FDA Grants Tentative Approval for Generic Ibrutinib

Zydus Lifesciences Limited has received tentative approval from the FDA for its generic versions of ibrutinib (Imbruvica) tablets in 140 mg, 280 mg, and 420 mg strengths.¹

This development is significant for the oncology landscape, particularly for patients with chronic lymphocytic leukemia (CLL)/small lymphocytic lymphoma (SLL) with 17p deletion and Waldenström macroglobulinemia (WM), where ibrutinib plays a pivotal role. The generic availability is expected to increase access to this Bruton tyrosine kinase (BTK) inhibitor, a targeted therapy that has demonstrably improved outcomes in these B-cell malignancies.

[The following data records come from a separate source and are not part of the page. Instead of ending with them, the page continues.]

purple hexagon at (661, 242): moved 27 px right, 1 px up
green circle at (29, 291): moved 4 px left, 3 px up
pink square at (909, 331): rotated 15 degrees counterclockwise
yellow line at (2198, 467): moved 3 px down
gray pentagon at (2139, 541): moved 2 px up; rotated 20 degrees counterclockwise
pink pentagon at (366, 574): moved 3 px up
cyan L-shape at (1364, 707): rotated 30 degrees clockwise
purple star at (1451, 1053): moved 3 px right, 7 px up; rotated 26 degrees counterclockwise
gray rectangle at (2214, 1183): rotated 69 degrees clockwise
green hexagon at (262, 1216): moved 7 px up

The tentative approval is a notification to drugs that “otherwise meet the statutory and regulatory requirements for approval but cannot be approved for marketing in the United States because of patents or exclusivities related to the reference listed drug…upon which they rely,” according to the FDA.²

Ibrutinib is a small molecule inhibitor that irreversibly binds to BTK, a key enzyme in the B-cell receptor signaling pathway. This inhibition disrupts the survival and proliferation of malignant B cells, making it an effective therapeutic agent for various hematologic cancers. Its approval marked a paradigm shift in the treatment of CLL/SLL, especially for patients with the high-risk 17p deletion who historically had poor prognoses with conventional chemoimmunotherapy.

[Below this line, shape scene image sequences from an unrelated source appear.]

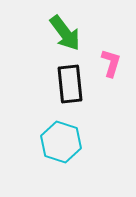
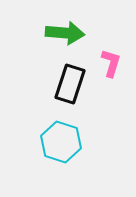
green arrow: rotated 48 degrees counterclockwise
black rectangle: rotated 24 degrees clockwise
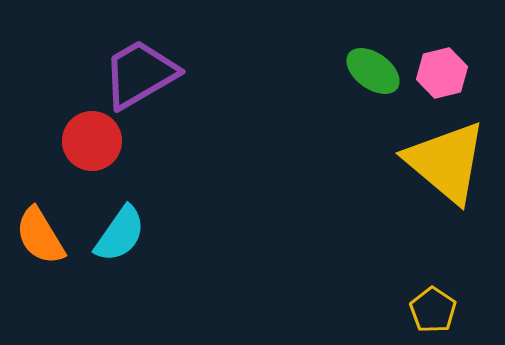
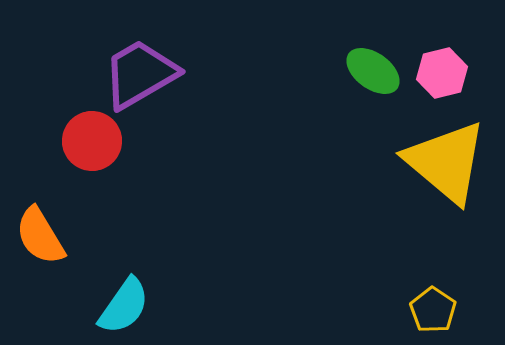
cyan semicircle: moved 4 px right, 72 px down
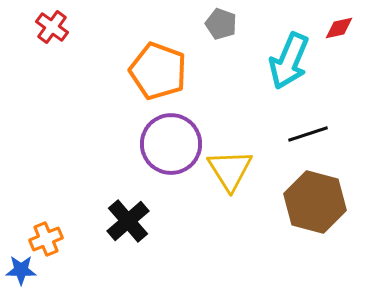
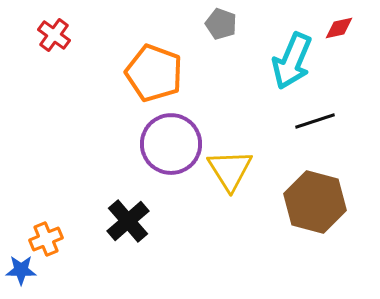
red cross: moved 2 px right, 8 px down
cyan arrow: moved 3 px right
orange pentagon: moved 4 px left, 2 px down
black line: moved 7 px right, 13 px up
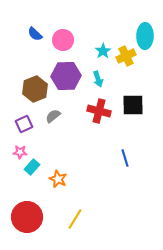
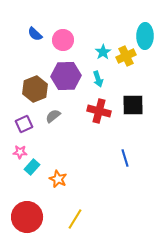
cyan star: moved 1 px down
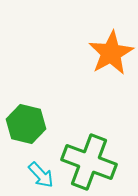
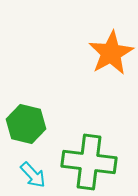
green cross: rotated 14 degrees counterclockwise
cyan arrow: moved 8 px left
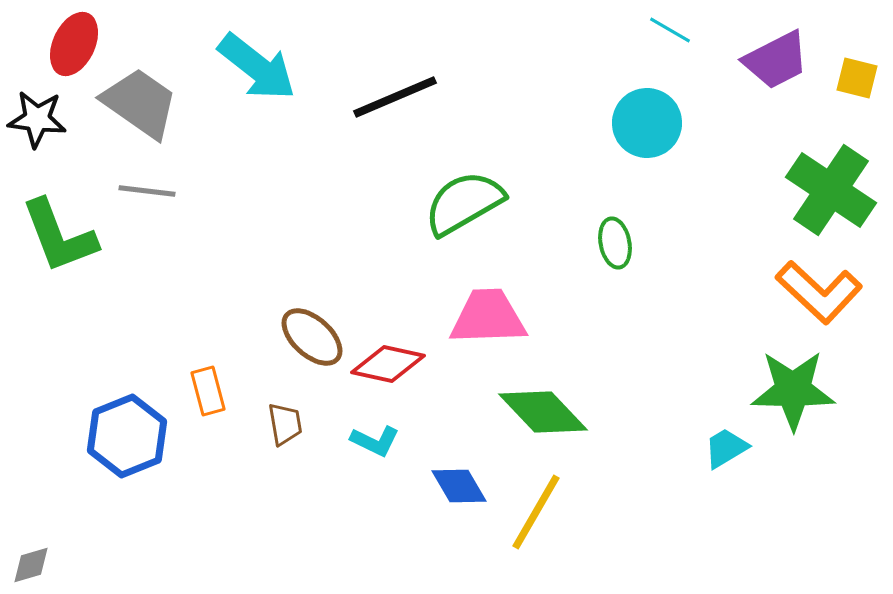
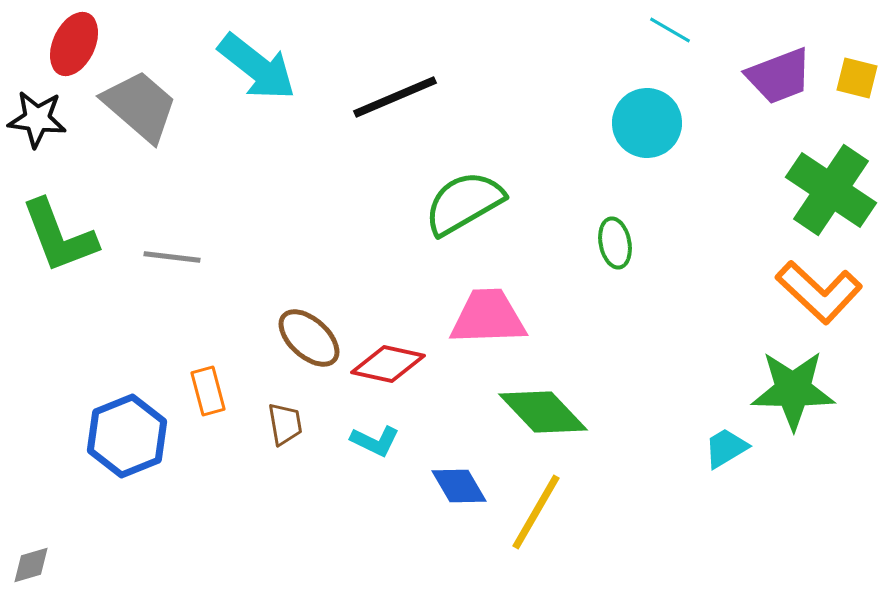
purple trapezoid: moved 3 px right, 16 px down; rotated 6 degrees clockwise
gray trapezoid: moved 3 px down; rotated 6 degrees clockwise
gray line: moved 25 px right, 66 px down
brown ellipse: moved 3 px left, 1 px down
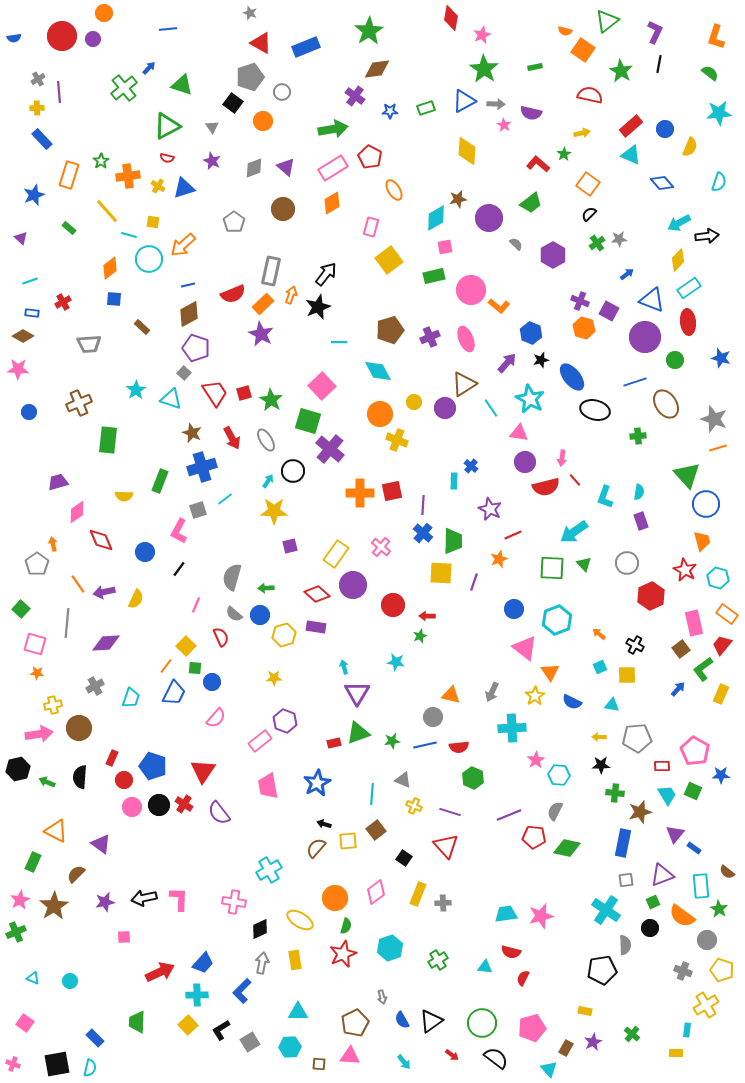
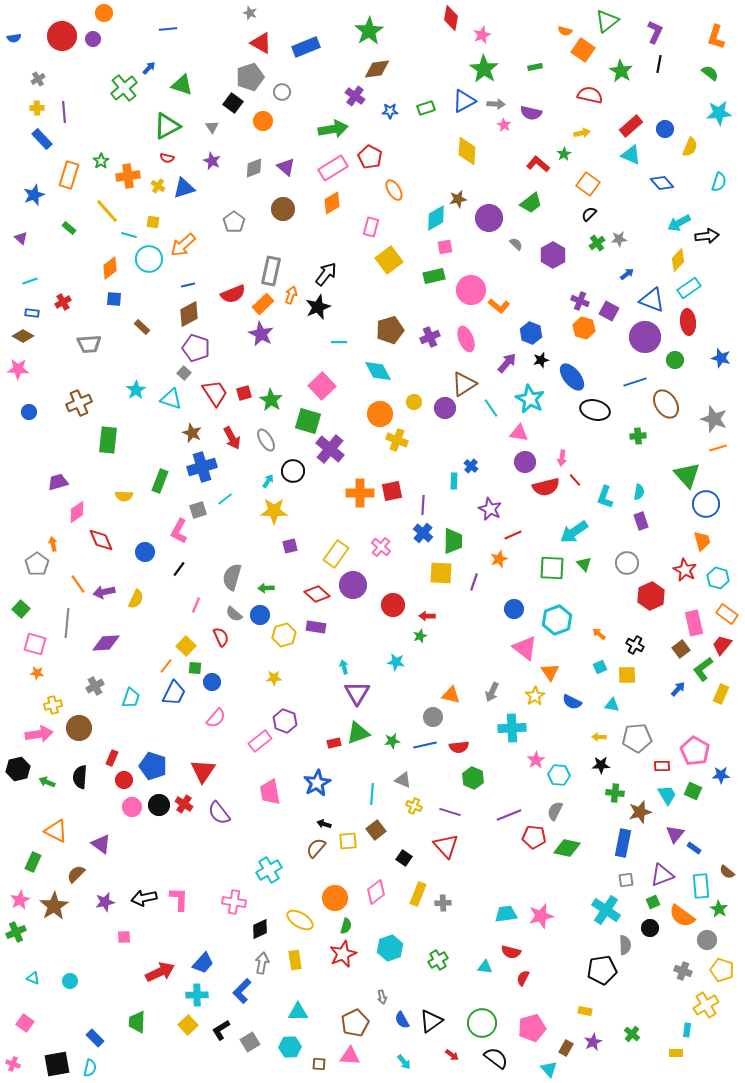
purple line at (59, 92): moved 5 px right, 20 px down
pink trapezoid at (268, 786): moved 2 px right, 6 px down
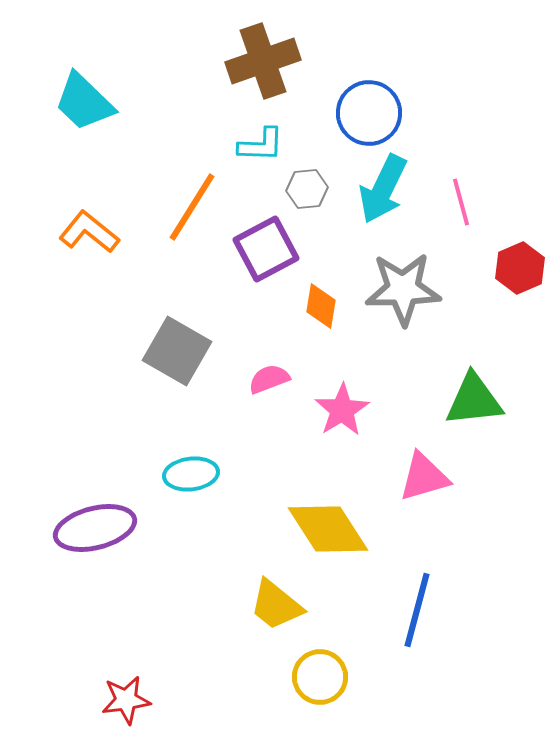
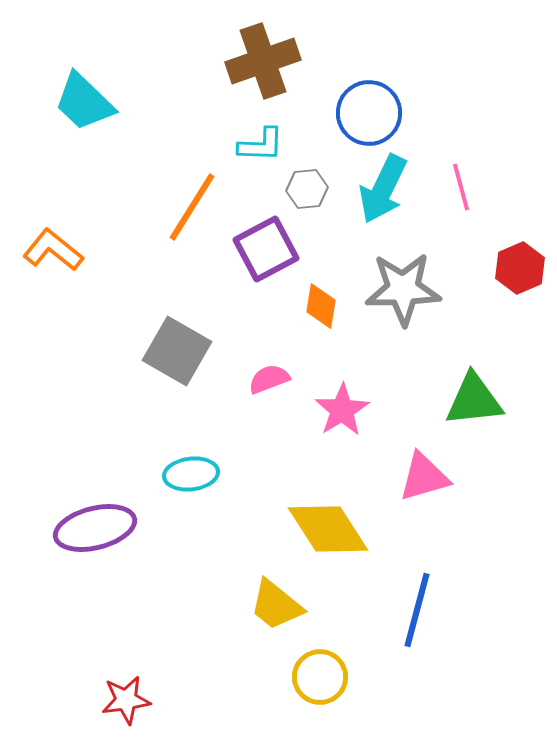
pink line: moved 15 px up
orange L-shape: moved 36 px left, 18 px down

Clinical trials have established the efficacy of ibrutinib across its approved indications. For patients with relapsed/refractory CLL/SLL with 17p deletion, an integrated analysis of 3 ibrutinib studies (NCT01105424, NCT01109069, NCT01722487) involving 230 patients demonstrated an overall response rate of 85%, with estimated 30-month progression-free survival (PFS) and overall survival (OS) rates of 57% and 69%, respectively. These outcomes significantly surpassed those of other available therapies for this challenging patient population.³ Furthermore, real-world data analyses have supported ibrutinib's effectiveness as a first-line treatment for CLL/SLL, regardless of cytogenetic risk factors.⁴ While some real-world studies suggest that patients with 17p deletion may still experience inferior survival and higher rates of discontinuation due to disease progression compared to those without the deletion, ibrutinib remains a cornerstone of therapy.

In Waldenström macroglobulinemia, ibrutinib has also shown robust activity. In a phase 2 study of 63 patients with previously treated WM receiving single-agent ibrutinib, an overall response rate of 91% was observed, with a major response rate of 73%. The estimated 2-year PFS and OS were 69% and 95%, respectively.⁵ Ibrutinib can be used as monotherapy or in combination with rituximab for WM patients. A clinical trial involving 150 patients with WM (NCT02077977) demonstrated that the combination of ibrutinib and rituximab significantly reduced the risk of disease worsening or death by 75% compared with rituximab alone.⁶

REFERENCES:

1. Zydus receives tentative approval from USFDA for Ibrutinib tablets 140 mg, 280 mg, and 420 mg. News release. Zydus Lifesciences Limited. July 24, 2025. Accessed July 24, 2025. https://tinyurl.com/4fhpxrbu

2. Information for industry on FDA’s tentative approval process under the PEPFAR program. US FDA. Accessed July 24, 2025. https://www.fda.gov/media/183851/download

3. Jones J, Mato A, Coutre S, et al. Evaluation of 230 patients with relapsed/refractory deletion 17p chronic lymphocytic leukaemia treated with ibrutinib from 3 clinical trials. Br J Haematol. 2018 Aug;182(4):504-512. doi: 10.1111/bjh.15421. Epub 2018 Jun 5.

4. Mato AR, Tang B, Azmi S, et al. A clinical practice comparison of patients with chronic lymphocytic leukemia with and without deletion 17p receiving first-line treatment with ibrutinib. Haematologica. 2022 Nov 1;107(11):2630-2640. doi: 10.3324/haematol.2021.280376.

5. Treon SP, Tripsas CK, Meid K, et al. Ibrutinib in previously treated Waldenström's macroglobulinemia. N Engl J Med. 2015 Apr 9;372(15):1430-40. doi: 10.1056/NEJMoa1501548.

6. Dimopoulous MA, Tedeschi A, Trotman J, et al. Phase 3 Trial of Ibrutinib plus Rituximab in Waldenström's Macroglobulinemia. N Engl J Med. 2018 Jun 21;378(25):2399-2410. doi: 10.1056/NEJMoa1802917. Epub 2018 Jun 1.